Никогда не думала, что могу так остро почувствовать чужое горе. Мне, в конце концов, было совершенно все равно, на ком женится Джастин Сент-Ларнстон. Но бедная Меллиора с ее мечтами! И даже отсюда я извлекла урок. Глупо мечтать и ничего не делать для осуществления своей мечты. А что сделала Меллиора? Только мило улыбалась, когда он проходил мимо, да наряжалась с особой тщательностью, получив приглашение на чай в аббатство! А он все это время считал ее ребенком.

— На ком он женится? — спросила Меллиора, тщательно выговаривая слова.

— Ну, вообще-то немного странно делать объявление сейчас, — сказала мисс Келлоу, все еще желая оттянуть развязку, — когда сэр Джастин так болен и может в любую минуту умереть. Хотя, наверное, в этом-то и дело.

— На ком? — повторила Меллиора.

Мисс Келлоу не могла больше сдерживаться. — На мисс Джудит Деррайз, — сказала она.

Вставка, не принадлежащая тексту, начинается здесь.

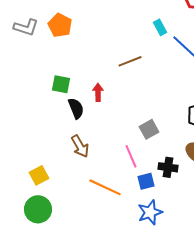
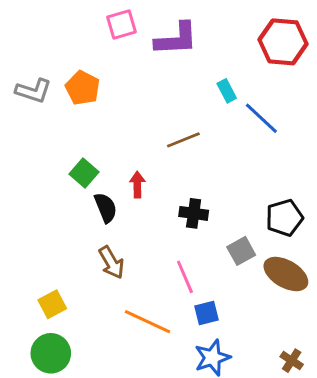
green square: (61, 84) -> (84, 173), turned 30
gray square: (149, 129) -> (241, 251), moved
black cross: (168, 167) -> (194, 213), moved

Сэр Джастин не умер, но его парализовало. Мы больше не видели его едущим верхом на охоту или пробирающимся по лесу с ружьем через плечо. Доктор Хилльярд посещал его дважды в день, и самым распространенным вопросом в Сент-Ларнстоне было: «Не слыхали, как он там сегодня?»

Все ожидали, что он того гляди скончается, но он остался жить, и постепенно до нас дошло, что он пока и не думает умирать, хотя разбит параличом и не может ходить.

Услышав о свадьбе, Меллиора удалилась в свою комнату и никого не желала видеть — даже меня, сказав, что у нее разболелась голова, и ей хочется побыть одной.

А когда я все же вошла к ней, она была очень спокойна, хоть и бледна.

Она сказала только:

— Джудит Деррайз! Одна из тех, над кем тяготеет проклятье. Она принесет его в Сент-Ларнстон. Вот чего я не хочу.

И тут я подумала, что, должно быть, Меллиора всерьез и не любила Джастина. Он был просто ее кумиром, детской мечтой. А я-то воображала, что ее чувство настолько же сильно, насколько сильно было мое желание вырваться из круга, в котором я родилась.

Наверное, так. Иначе ей было бы все равно, на ком бы он ни женился. Вот что я тогда подумала, и это показалось мне вполне разумным.


Не было никаких причин откладывать свадьбу, и она состоялась через шесть недель после оглашения.

Кое-кто из Сент-Ларнстона пошел в церковь Деррайзов на венчание. Меллиора совсем изволновалась, ожидая, придет ли им с отцом приглашение на свадьбу, но она напрасно беспокоилась. Никакого приглашения не последовало.

В день венчания мы вместе с ней сидели в саду в самом мрачном настроении. Словно в ожидании чьей-то казни.

К нам доходили новости через слуг, и мне подумалось, что нас окружала целая шпионская сеть. Слуги из дома священника, из аббатства и из замка Деррайзов образовали как бы цепочку, по которой передавались и распространялись новости.

На невесте было чудесное кружевное атласное платье, а ее фату с венком из флердоранжа несли девушки из рода Деррайзов. Интересно, была ли среди гостей та, что увидела чудовище и сошла с ума? Я поделилась этой мыслью с Меллиорой.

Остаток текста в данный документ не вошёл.